**Activity:** In the data that follows, find the line with "40 [Seite 40] (186, 1565)"; transcribe it, every later line up to the one with "Terms and conditions", and that line as well, exactly and with no others.

--- START ---

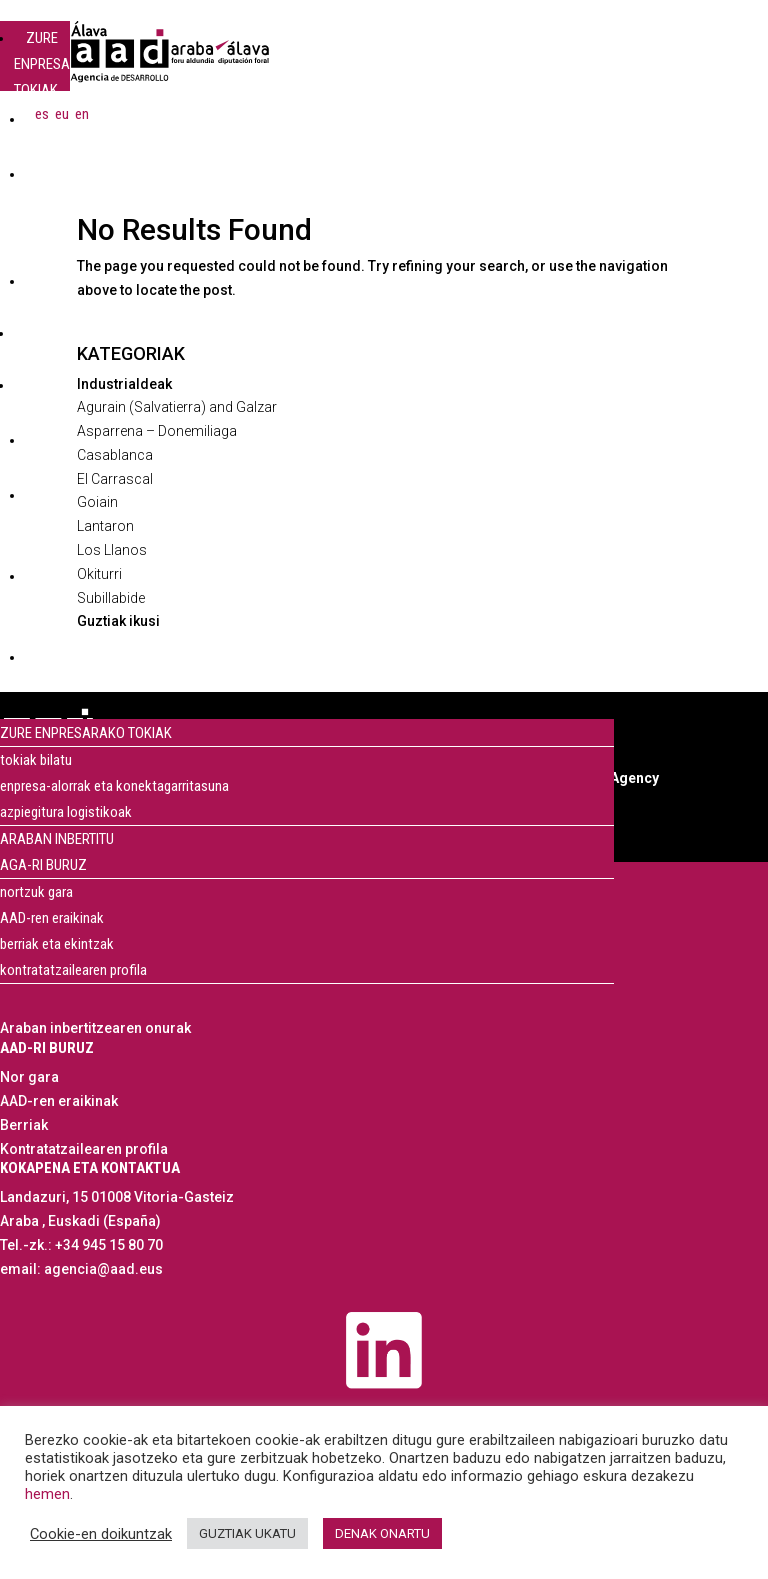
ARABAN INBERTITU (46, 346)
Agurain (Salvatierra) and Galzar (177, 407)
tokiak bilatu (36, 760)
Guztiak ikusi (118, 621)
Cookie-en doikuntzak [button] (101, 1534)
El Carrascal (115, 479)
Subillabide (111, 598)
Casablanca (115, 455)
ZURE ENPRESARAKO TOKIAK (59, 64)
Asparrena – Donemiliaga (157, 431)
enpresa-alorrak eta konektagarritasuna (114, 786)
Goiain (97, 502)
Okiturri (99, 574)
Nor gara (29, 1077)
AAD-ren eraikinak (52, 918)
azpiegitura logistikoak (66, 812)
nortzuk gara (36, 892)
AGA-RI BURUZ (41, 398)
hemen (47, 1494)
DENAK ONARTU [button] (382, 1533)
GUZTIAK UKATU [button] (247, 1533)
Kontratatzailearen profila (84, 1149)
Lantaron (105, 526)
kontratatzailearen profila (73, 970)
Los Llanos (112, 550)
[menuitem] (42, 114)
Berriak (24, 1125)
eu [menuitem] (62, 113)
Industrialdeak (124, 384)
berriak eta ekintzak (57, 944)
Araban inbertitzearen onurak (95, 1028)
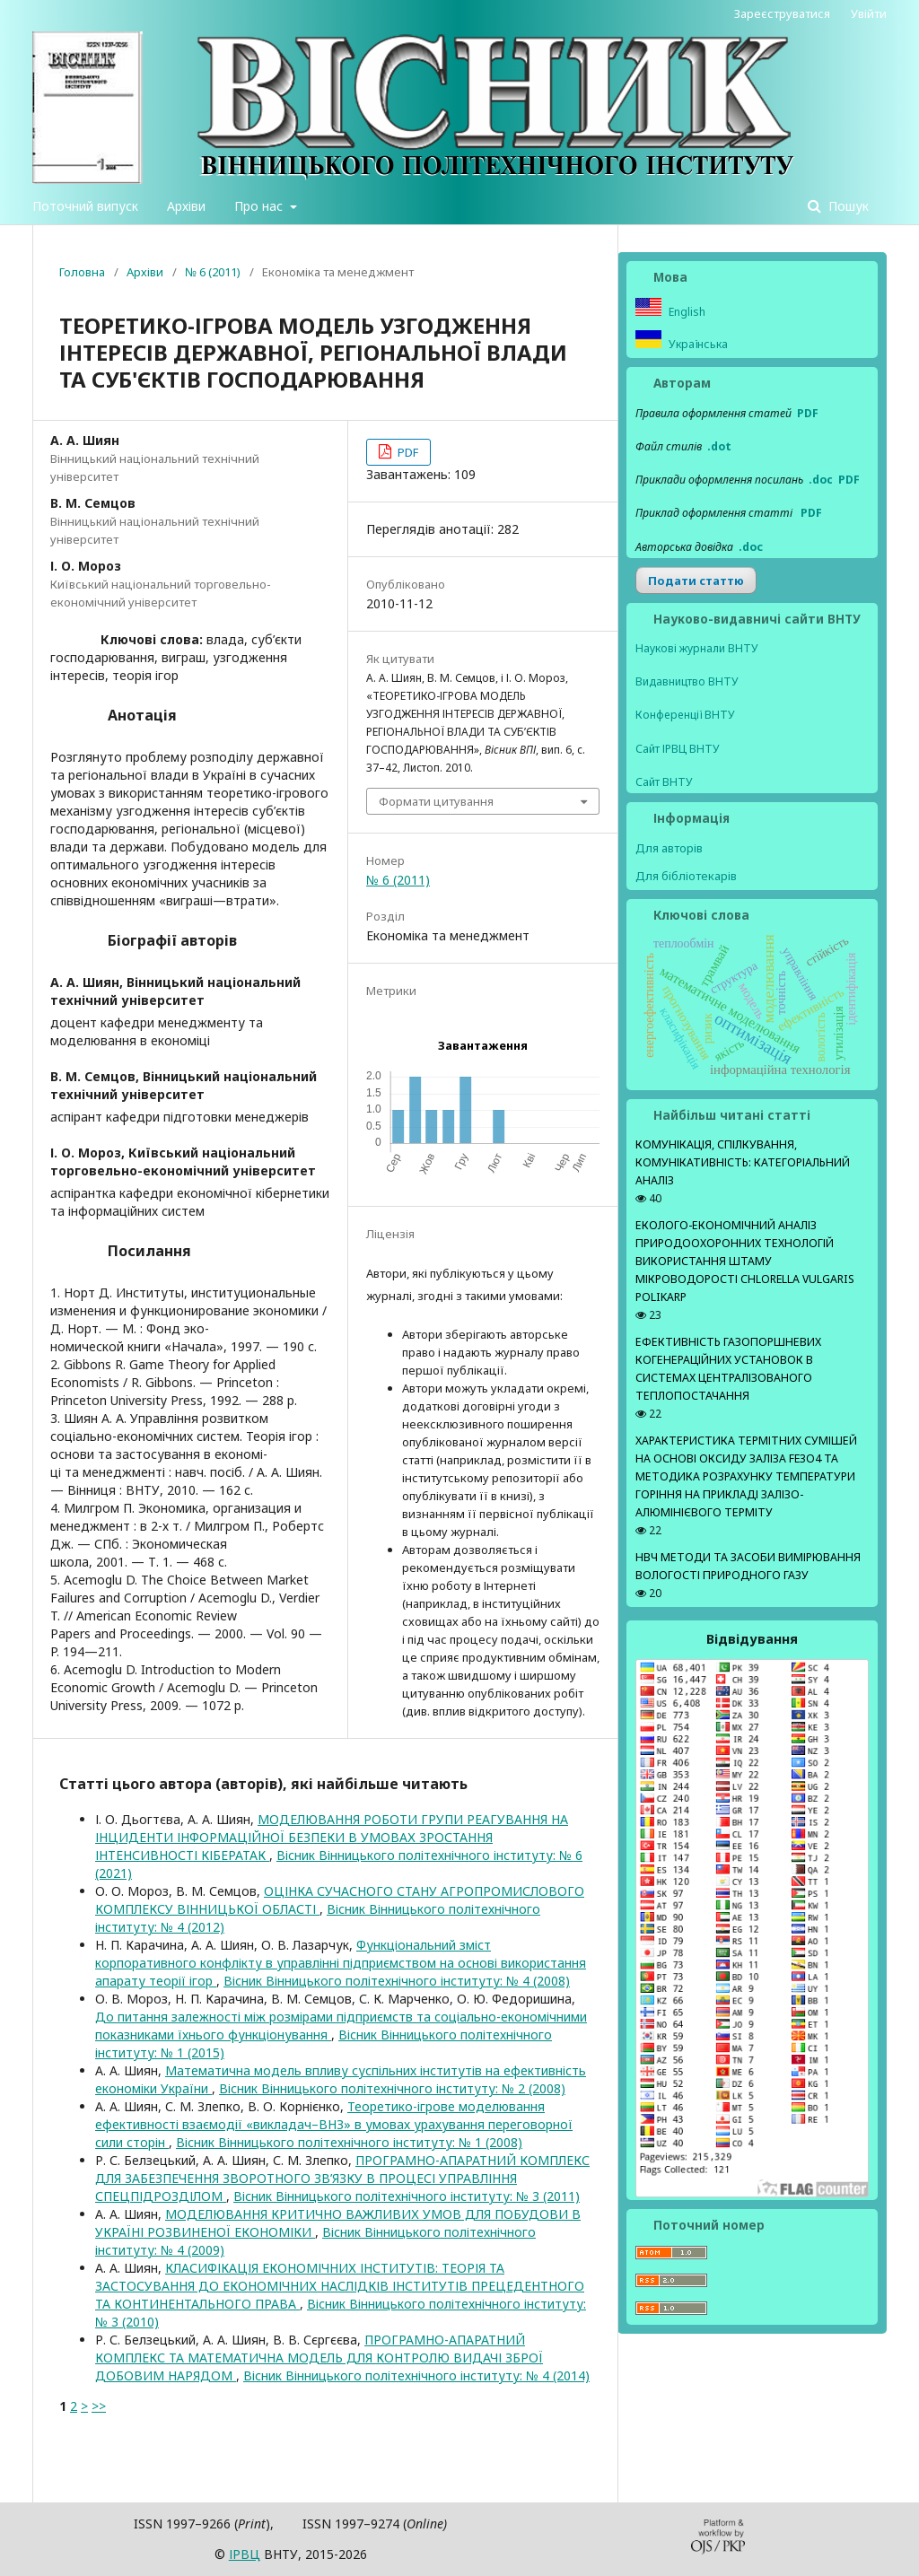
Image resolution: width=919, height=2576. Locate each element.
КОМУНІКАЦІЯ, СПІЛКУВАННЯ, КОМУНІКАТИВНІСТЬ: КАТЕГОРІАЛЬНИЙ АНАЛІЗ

--- END ---
--- START ---

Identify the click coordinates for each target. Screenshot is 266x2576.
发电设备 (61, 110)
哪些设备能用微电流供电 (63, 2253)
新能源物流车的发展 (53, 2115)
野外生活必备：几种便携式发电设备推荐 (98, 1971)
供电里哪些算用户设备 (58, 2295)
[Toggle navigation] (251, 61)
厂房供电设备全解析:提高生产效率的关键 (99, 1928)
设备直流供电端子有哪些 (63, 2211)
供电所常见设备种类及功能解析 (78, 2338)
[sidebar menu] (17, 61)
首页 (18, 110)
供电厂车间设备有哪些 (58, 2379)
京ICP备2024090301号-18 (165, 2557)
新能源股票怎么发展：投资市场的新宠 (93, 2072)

--- END ---
--- START ---

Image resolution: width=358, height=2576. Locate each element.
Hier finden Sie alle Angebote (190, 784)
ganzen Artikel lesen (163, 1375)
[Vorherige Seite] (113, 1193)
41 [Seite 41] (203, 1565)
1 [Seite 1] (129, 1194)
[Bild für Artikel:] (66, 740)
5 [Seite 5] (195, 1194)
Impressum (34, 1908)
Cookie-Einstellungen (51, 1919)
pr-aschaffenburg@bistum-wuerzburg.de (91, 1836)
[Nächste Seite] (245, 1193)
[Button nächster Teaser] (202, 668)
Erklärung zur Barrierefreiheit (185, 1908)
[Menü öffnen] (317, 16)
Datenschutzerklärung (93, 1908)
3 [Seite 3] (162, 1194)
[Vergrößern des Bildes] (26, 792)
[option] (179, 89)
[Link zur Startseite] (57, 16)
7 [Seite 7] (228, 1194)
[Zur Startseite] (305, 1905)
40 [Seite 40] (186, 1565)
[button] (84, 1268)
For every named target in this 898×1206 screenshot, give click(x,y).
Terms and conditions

--- END ---

**Worked solution:**
40 [Seite 40] (186, 1565)
[button] (84, 1268)
For every named target in this 898×1206 screenshot, give click(x,y).
Terms and conditions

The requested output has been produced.